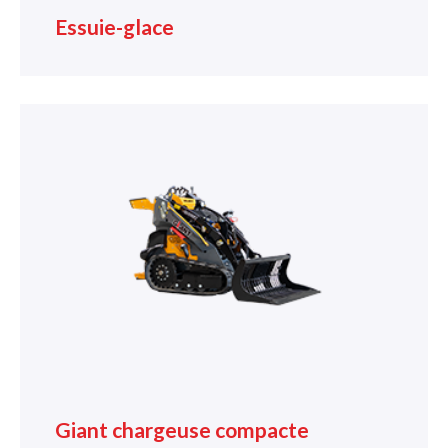
Essuie-glace
Giant chargeuse compacte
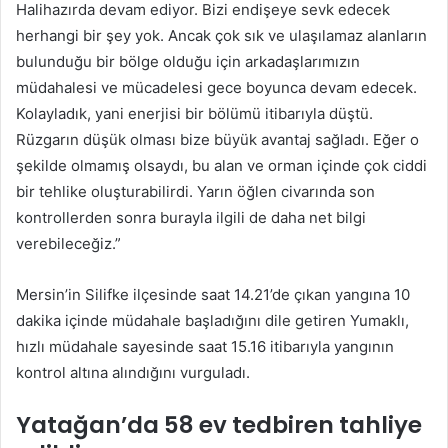
Halihazırda devam ediyor. Bizi endişeye sevk edecek
herhangi bir şey yok. Ancak çok sık ve ulaşılamaz alanların
bulunduğu bir bölge olduğu için arkadaşlarımızın
müdahalesi ve mücadelesi gece boyunca devam edecek.
Kolayladık, yani enerjisi bir bölümü itibarıyla düştü.
Rüzgarın düşük olması bize büyük avantaj sağladı. Eğer o
şekilde olmamış olsaydı, bu alan ve orman içinde çok ciddi
bir tehlike oluşturabilirdi. Yarın öğlen civarında son
kontrollerden sonra burayla ilgili de daha net bilgi
verebileceğiz.”
Mersin’in Silifke ilçesinde saat 14.21’de çıkan yangına 10
dakika içinde müdahale başladığını dile getiren Yumaklı,
hızlı müdahale sayesinde saat 15.16 itibarıyla yangının
kontrol altına alındığını vurguladı.
Yatağan’da 58 ev tedbiren tahliye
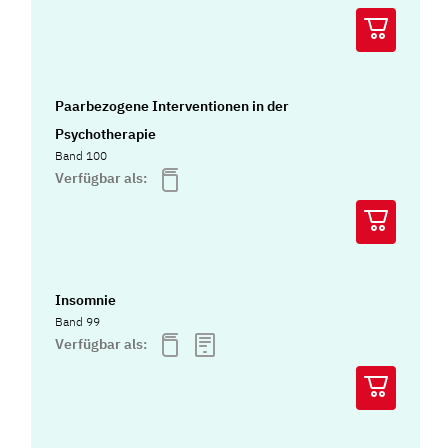
Paarbezogene Interventionen in der
Psychotherapie
Band 100
Verfügbar als:
Insomnie
Band 99
Verfügbar als:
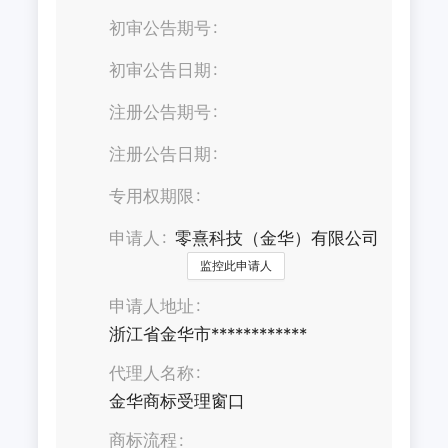
初审公告期号
初审公告日期
注册公告期号
注册公告日期
专用权期限
申请人
零熹科技（金华）有限公司
监控此申请人
申请人地址
浙江省金华市************
代理人名称
金华商标受理窗口
商标流程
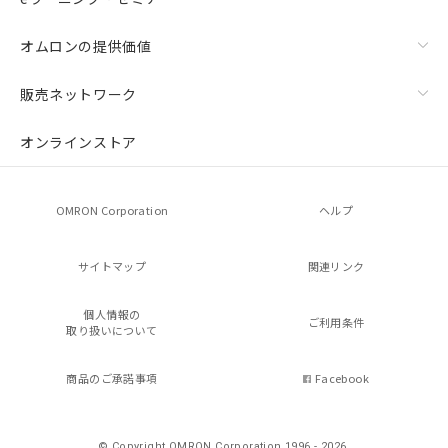
オムロンの提供価値
販売ネットワーク
オンラインストア
OMRON Corporation
ヘルプ
サイトマップ
関連リンク
個人情報の
ご利用条件
取り扱いについて
商品のご承諾事項
Facebook
© Copyright OMRON Corporation 1996 - 2026.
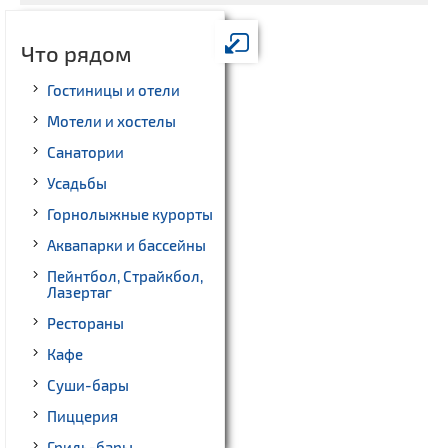
Что рядом
Гостиницы и отели
Мотели и хостелы
Санатории
Усадьбы
Горнолыжные курорты
Аквапарки и бассейны
Пейнтбол, Страйкбол,
Лазертаг
Рестораны
Кафе
Суши-бары
Пиццерия
Гриль-бары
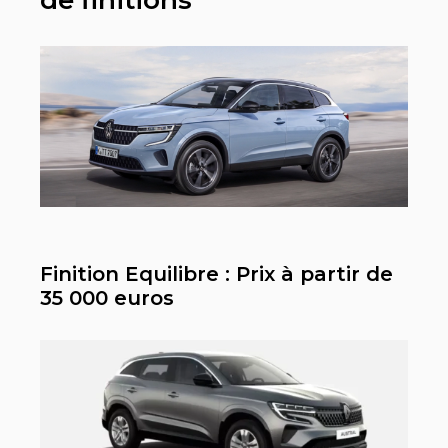
Finition Equilibre : Prix à partir de
35 000 euros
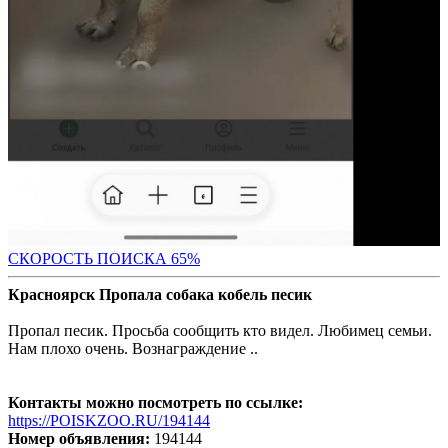
СКОРОСТЬ ПОИС
КА 65%
Красноярск Пропала собака кобель песик
Пропал песик. Просьба сообщить кто видел. Любимец семьи.
Нам плохо очень. Вознаграждение ..
Контакты можно посмотреть по ссылке:
https://POISKZOO.RU/194144
Номер объявления:
194144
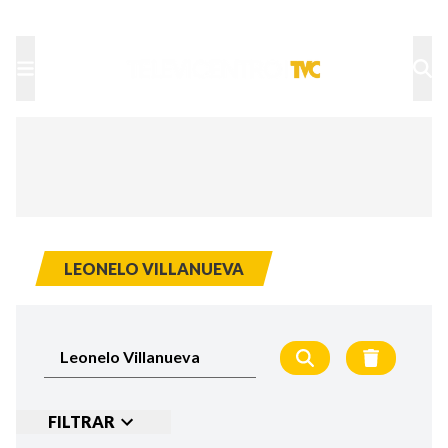
TU NOTA
DEPORTES TVC
HRN
LEONELO VILLANUEVA
FILTRAR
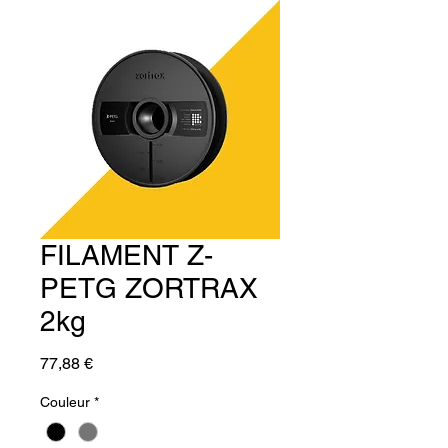
FILAMENT Z-
PETG ZORTRAX
2kg
Prix
77,88 €
Couleur
*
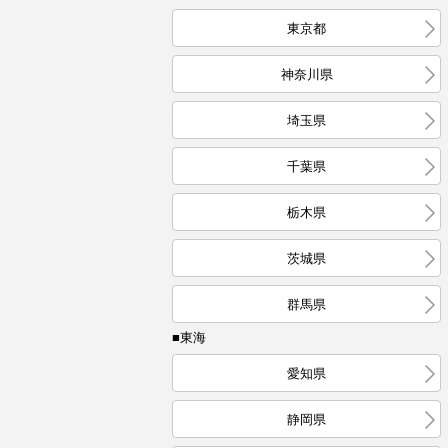
東京都
神奈川県
埼玉県
千葉県
栃木県
茨城県
群馬県
■東海
愛知県
静岡県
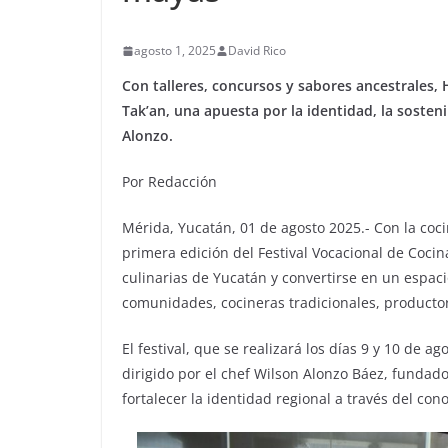
agosto 1, 2025
David Rico
Con talleres, concursos y sabores ancestrales, 
Tak’an, una apuesta por la identidad, la sosteni
Alonzo.
Por Redacción
Mérida, Yucatán, 01 de agosto 2025.- Con la coc
primera edición del Festival Vocacional de Cocina
culinarias de Yucatán y convertirse en un espac
comunidades, cocineras tradicionales, productor
El festival, que se realizará los días 9 y 10 de a
dirigido por el chef Wilson Alonzo Báez, fundado
fortalecer la identidad regional a través del con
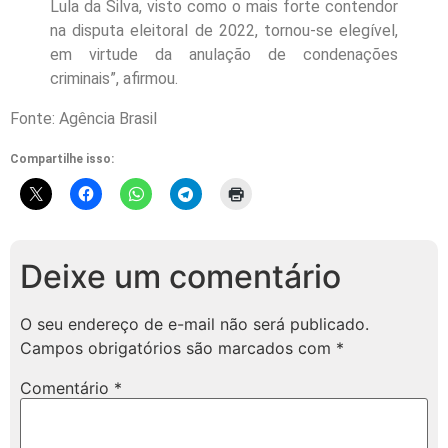
Lula da Silva, visto como o mais forte contendor
na disputa eleitoral de 2022, tornou-se elegível,
em virtude da anulação de condenações
criminais”, afirmou.
Fonte: Agência Brasil
Compartilhe isso:
Deixe um comentário
O seu endereço de e-mail não será publicado.
Campos obrigatórios são marcados com
*
Comentário
*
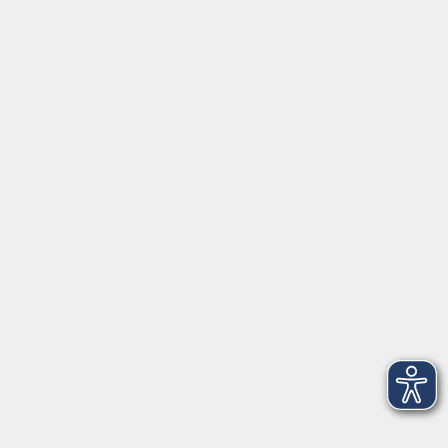
Gutschein
Service
Volkshochschule im Würmtal e.V.
Am Marktplatz 10a
82152 Planegg
info@vhs-wuermtal.de
Tel.
089 277 805 140
Öffnungszeiten
Montag, Mittwoch, Freitag 8.30-11.30 Uhr
Dienstag, Donnerstag 15.00-18.00 Uhr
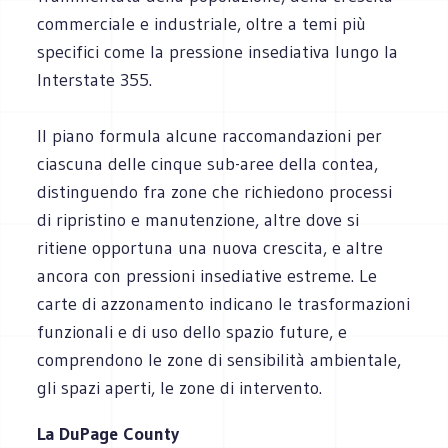
commerciale e industriale, oltre a temi più
specifici come la pressione insediativa lungo la
Interstate 355.
Il piano formula alcune raccomandazioni per
ciascuna delle cinque sub-aree della contea,
distinguendo fra zone che richiedono processi
di ripristino e manutenzione, altre dove si
ritiene opportuna una nuova crescita, e altre
ancora con pressioni insediative estreme. Le
carte di azzonamento indicano le trasformazioni
funzionali e di uso dello spazio future, e
comprendono le zone di sensibilità ambientale,
gli spazi aperti, le zone di intervento.
La DuPage County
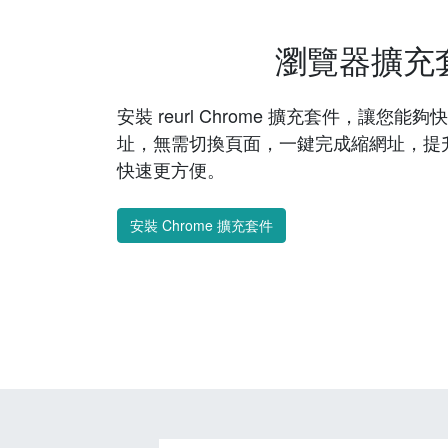
瀏覽器擴充
安裝 reurl Chrome 擴充套件，讓您
址，無需切換頁面，一鍵完成縮網址，提
快速更方便。
安裝 Chrome 擴充套件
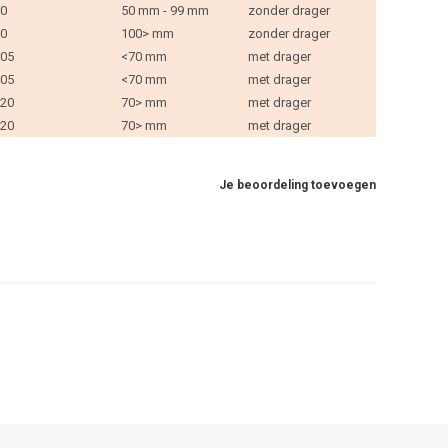
0
50 mm - 99 mm
zonder drager
0
100> mm
zonder drager
05
<70 mm
met drager
05
<70 mm
met drager
20
70> mm
met drager
20
70> mm
met drager
Je beoordeling toevoegen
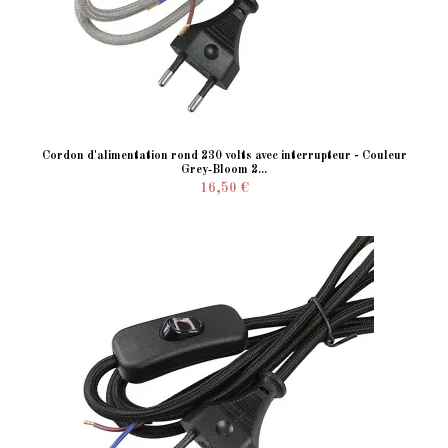
Cordon d'alimentation rond 230 volts avec interrupteur - Couleur
Grey‑Bloom 2...
16,50 €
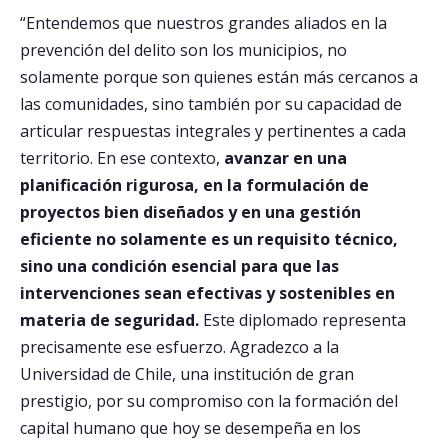
“Entendemos que nuestros grandes aliados en la
prevención del delito son los municipios, no
solamente porque son quienes están más cercanos a
las comunidades, sino también por su capacidad de
articular respuestas integrales y pertinentes a cada
territorio. En ese contexto,
avanzar en una
planificación rigurosa, en la formulación de
proyectos bien diseñados y en una gestión
eficiente no solamente es un requisito técnico,
sino una condición esencial para que las
intervenciones sean efectivas y sostenibles en
materia de seguridad.
Este diplomado representa
precisamente ese esfuerzo. Agradezco a la
Universidad de Chile, una institución de gran
prestigio, por su compromiso con la formación del
capital humano que hoy se desempeña en los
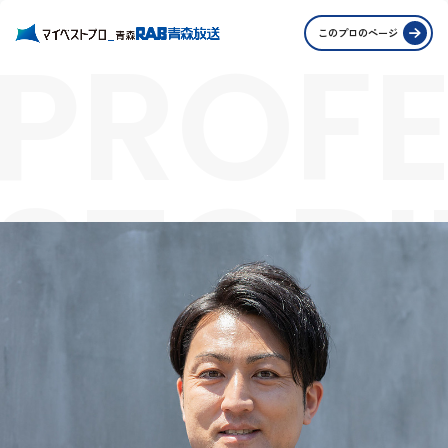
PROFE
このプロのページ
STORI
___
◆ What you should do
From the listing, copy every line where the string "identidad" appears.

◆ Output of the exercise
Tak’an, una apuesta por la identidad, la sosteni
fortalecer la identidad regional a través del con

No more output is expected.